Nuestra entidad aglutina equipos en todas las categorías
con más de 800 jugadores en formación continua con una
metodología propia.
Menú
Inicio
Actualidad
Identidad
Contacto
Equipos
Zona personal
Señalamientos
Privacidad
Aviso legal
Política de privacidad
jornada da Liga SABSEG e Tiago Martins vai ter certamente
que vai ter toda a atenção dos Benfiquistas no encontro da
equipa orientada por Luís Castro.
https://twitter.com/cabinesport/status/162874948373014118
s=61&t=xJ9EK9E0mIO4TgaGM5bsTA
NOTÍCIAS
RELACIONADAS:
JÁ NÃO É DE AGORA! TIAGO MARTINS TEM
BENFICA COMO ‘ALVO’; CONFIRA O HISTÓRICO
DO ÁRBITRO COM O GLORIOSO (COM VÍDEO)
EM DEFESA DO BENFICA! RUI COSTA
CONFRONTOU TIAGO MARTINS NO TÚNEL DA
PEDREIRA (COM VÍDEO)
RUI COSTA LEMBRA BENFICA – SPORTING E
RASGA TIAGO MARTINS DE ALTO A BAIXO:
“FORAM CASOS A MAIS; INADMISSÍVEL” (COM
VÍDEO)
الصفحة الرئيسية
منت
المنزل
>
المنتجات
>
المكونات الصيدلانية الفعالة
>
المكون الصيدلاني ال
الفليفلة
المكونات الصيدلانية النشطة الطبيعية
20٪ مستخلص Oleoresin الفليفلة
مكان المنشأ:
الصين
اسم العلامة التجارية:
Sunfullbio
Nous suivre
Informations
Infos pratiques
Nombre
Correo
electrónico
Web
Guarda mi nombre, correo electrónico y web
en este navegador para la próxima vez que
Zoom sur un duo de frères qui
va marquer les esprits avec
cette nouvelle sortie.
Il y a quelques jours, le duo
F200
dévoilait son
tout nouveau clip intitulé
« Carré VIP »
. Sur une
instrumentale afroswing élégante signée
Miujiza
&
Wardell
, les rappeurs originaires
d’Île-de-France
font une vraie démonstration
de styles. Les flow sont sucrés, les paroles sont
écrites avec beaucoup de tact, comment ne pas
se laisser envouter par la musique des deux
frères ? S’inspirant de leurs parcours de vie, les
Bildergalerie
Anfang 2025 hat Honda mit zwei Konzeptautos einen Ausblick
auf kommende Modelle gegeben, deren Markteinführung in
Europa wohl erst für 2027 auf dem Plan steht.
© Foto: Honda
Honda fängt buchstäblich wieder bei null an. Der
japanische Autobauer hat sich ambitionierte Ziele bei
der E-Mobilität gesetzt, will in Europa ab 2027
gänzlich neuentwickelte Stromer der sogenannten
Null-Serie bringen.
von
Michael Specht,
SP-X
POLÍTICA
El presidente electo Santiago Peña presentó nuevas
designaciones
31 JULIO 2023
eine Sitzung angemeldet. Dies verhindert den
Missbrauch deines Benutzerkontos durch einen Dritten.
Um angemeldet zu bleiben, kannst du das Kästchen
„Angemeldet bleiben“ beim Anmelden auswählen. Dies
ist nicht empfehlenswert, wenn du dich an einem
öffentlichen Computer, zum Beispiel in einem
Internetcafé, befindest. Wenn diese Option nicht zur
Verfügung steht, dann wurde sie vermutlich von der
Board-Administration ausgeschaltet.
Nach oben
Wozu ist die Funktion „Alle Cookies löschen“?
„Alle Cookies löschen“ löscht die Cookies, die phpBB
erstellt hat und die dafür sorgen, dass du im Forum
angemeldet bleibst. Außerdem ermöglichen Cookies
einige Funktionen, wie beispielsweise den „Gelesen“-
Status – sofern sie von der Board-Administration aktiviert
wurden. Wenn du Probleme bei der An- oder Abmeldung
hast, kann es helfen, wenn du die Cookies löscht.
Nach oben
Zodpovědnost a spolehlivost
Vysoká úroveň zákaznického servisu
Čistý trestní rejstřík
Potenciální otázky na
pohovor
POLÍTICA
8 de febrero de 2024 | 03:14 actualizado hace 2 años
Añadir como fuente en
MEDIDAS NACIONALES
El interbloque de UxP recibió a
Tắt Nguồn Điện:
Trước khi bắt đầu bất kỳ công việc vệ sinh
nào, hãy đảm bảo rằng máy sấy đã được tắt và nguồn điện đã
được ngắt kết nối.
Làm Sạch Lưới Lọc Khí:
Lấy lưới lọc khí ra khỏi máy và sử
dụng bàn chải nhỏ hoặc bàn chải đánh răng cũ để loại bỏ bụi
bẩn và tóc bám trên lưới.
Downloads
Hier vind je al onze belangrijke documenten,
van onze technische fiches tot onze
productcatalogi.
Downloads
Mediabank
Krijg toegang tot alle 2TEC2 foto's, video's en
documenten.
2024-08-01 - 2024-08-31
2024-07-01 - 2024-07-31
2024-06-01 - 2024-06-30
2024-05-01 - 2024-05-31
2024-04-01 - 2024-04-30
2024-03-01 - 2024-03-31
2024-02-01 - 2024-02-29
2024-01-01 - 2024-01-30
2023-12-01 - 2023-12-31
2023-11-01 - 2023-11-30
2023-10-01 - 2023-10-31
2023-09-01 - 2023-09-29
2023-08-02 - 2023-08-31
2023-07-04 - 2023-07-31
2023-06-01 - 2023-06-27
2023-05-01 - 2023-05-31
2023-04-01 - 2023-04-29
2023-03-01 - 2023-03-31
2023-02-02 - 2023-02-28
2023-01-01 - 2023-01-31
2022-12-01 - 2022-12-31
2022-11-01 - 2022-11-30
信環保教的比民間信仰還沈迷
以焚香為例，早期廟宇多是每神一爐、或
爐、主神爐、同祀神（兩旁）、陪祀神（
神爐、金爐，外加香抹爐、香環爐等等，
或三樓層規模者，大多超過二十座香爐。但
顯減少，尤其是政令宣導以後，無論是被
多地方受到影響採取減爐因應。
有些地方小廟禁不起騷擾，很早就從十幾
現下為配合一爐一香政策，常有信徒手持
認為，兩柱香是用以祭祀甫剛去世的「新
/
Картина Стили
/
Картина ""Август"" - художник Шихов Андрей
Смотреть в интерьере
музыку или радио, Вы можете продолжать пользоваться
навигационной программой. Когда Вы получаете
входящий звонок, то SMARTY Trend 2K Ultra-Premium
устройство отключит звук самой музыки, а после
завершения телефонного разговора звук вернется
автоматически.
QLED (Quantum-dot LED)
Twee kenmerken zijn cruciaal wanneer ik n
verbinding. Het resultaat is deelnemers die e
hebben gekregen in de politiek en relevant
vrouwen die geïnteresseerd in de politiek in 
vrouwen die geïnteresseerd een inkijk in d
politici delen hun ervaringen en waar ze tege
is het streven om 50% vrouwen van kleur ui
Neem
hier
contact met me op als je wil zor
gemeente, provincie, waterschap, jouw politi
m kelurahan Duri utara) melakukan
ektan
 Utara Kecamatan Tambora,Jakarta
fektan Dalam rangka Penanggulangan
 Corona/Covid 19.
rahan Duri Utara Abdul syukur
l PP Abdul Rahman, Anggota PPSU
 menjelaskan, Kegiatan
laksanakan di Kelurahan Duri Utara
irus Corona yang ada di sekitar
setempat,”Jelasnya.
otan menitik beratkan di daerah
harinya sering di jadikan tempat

════════════════════

**ACTIVITY:** The lines to return are those in the records above that hold the word "BENFICA".

**ANSWER:**
BENFICA COMO ‘ALVO’; CONFIRA O HISTÓRICO
EM DEFESA DO BENFICA! RUI COSTA
RUI COSTA LEMBRA BENFICA – SPORTING E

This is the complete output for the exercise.